Sonriendo medio dormido, siempre con los ojos cerrados, y apoyándose con sus manos gordezuelas en la cabecera de la cama, se asió a los hombros de su madre y se dejó caer sobre su regazo, exhalando ese agradable olor que sólo tienen los niños en el lecho. En seguida empezó a frotarse el rostro contra el cuello y los hombros de su madre.

–Ya sabía –dijo, abriendo los ojos–, que habías de venir. Hoy es el día de mi cumpleaños... Me he despertado ahora mismo y voy a levantarme...

Y, mientras hablaba, se quedó de nuevo dormido.

Ana le miraba con afán, viendo cuánto había crecido y cambiado en su ausencia. Reconocía y desconocía a la vez sus piernas desnudas, ahora tan largas, sus mejillas enflaquecidas, los cortos rizos de su nuca, que tantas veces había besado.

Estrechaba todo aquello contra su corazón y no podía hablar, ahogada por las lágrimas.

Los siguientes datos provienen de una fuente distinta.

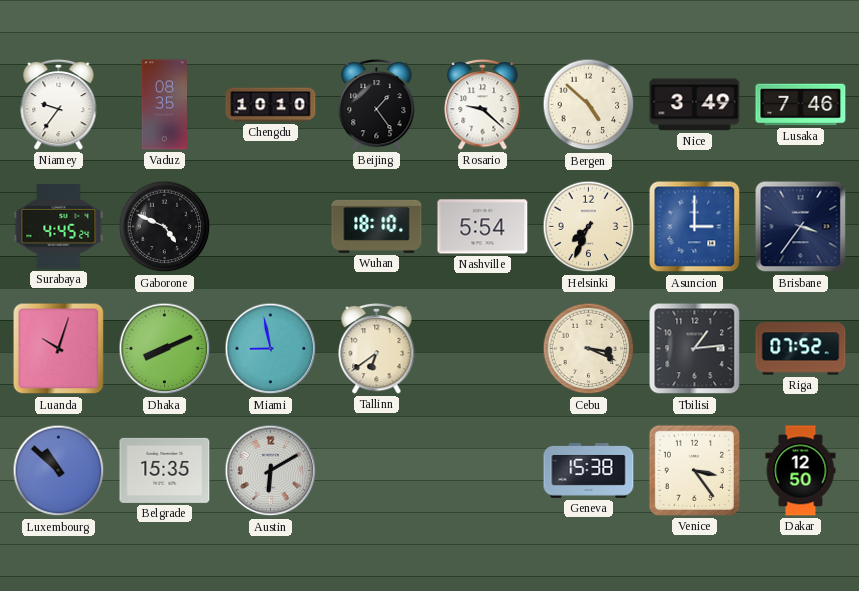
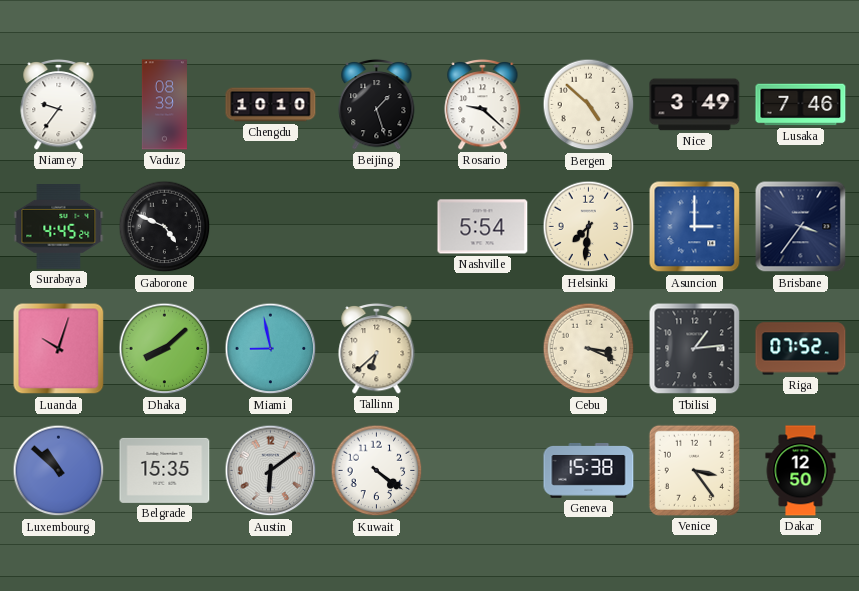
Vaduz: 08:35 -> 08:39
Beijing: 1:24 -> 1:27
Wuhan: 18:10 -> none
Helsinki: 7:34 -> 7:31
Dhaka: 8:11 -> 8:08
Tallinn: 6:39 -> 6:38
Austin: 6:10 -> 6:09
Kuwait: none -> 4:21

–¿Por qué lloras, mamá? –preguntó el niño, despertando por completo, ¿Por qué lloras, mamá? –gritó con voz quejumbrosa.

–No lloraré más. Lloro de alegría. ¡Hace tanto que no te he visto! No, no lloraré más, no lloraré... –dijo, devorando sus lágrimas y volviendo la cabeza–. Ea, ya es hora de vestirte –añadió, recobrando algo de su serenidad, después de un silencio.

Y, sin soltar sus manos, se sentó al lado de la cama en una silla, sobre la que estaba la ropa del pequeño.

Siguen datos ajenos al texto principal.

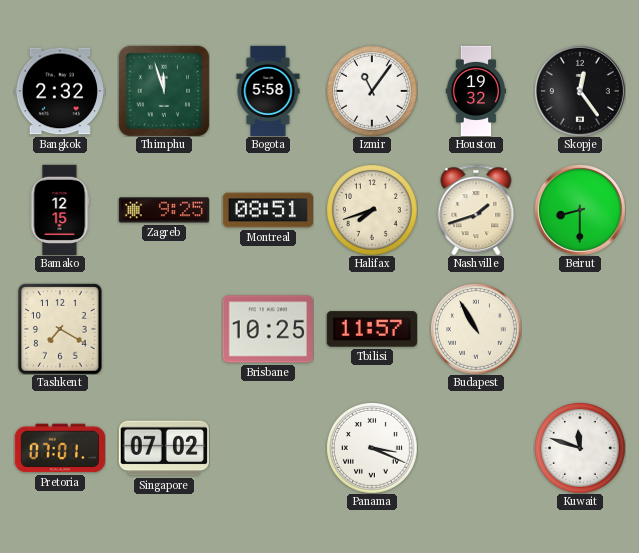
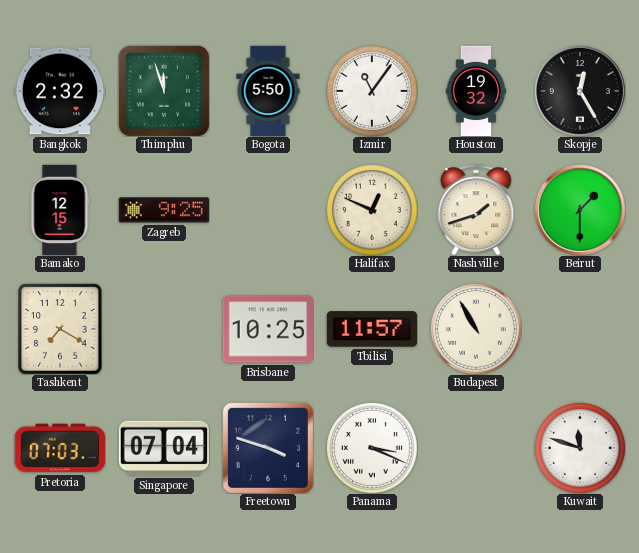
Bogota: 5:58 -> 5:50
Skopje: 12:24 -> 12:25
Montreal: 08:51 -> none
Halifax: 7:42 -> 12:49
Beirut: 8:30 -> 1:30
Pretoria: 07:01 -> 07:03
Singapore: 07:02 -> 07:04
Freetown: none -> 3:48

–¿Cómo te vistes sin mí? ¿Cómo ...? –dijo, tratando de expresarse con voz natural y alegre.

Pero no pudo terminar y volvió una vez más la cara.

–No me lavo ya con agua fría; papá no me deja. ¿Has visto a Basilio Lukich? Vendrá ahora... ¡Ah, te has sentado sobre mi vestido!

Sergio rió a carcajadas. Ana le miró, sonriendo.

–¡Mamá, querida mamá! –gritó el chiquillo, lanzándose de nuevo a ella y abrazándola.

Parecía que sólo ahora, al ver su sonrisa, comprendió lo que pasaba.

–Esto no te hace falta –siguió el niño quitándole el sombrero.

Y cuando Ana estuvo sin él, Sergio como si en aquel momento la viese por primera vez, se precipitó a ella para besarla.

–¿Qué pensabas de mí? ¿Creías que había muerto?

–No lo creí nunca.

–¿No lo creíste, hijito mío?

–¡Sabía que no, sabía que no! –respondió el niño empleando su frase predilecta.

Y cogiendo la mano de su madre, que acariciaba sus cabellos, la oprimió contra sus labios y la besó.